What to produce:
Search the data for the string "there" and copy each line where it turns up.

··········

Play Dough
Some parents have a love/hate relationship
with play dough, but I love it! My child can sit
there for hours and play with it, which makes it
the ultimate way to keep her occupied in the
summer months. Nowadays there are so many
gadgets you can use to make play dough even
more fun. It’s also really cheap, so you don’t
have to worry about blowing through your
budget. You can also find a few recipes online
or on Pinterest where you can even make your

··········

Exercise answer:
there for hours and play with it, which makes it
summer months. Nowadays there are so many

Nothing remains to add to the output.